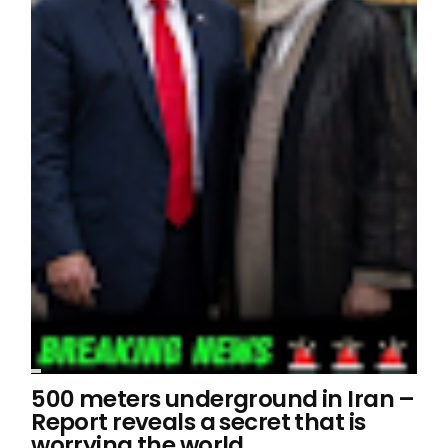
500 meters underground in Iran –
Report reveals a secret that is
worrying the world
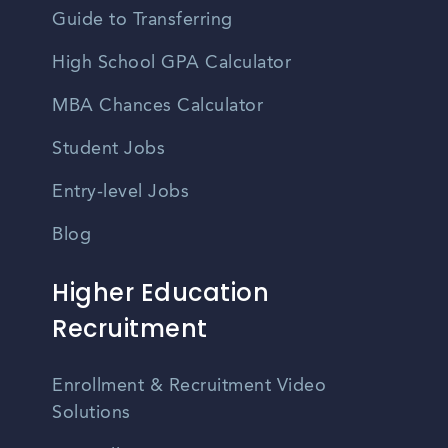
Guide to Transferring
High School GPA Calculator
MBA Chances Calculator
Student Jobs
Entry-level Jobs
Blog
Higher Education
Recruitment
Enrollment & Recruitment Video
Solutions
--*--
■ Activity
Give back an exact copy of the material above, omitting the pictures.

■ Output for this task
500 meters underground in Iran –
Report reveals a secret that is
worrying the world
Guide to Transferring
High School GPA Calculator
MBA Chances Calculator
Student Jobs
Entry-level Jobs
Blog
Higher Education
Recruitment
Enrollment & Recruitment Video
Solutions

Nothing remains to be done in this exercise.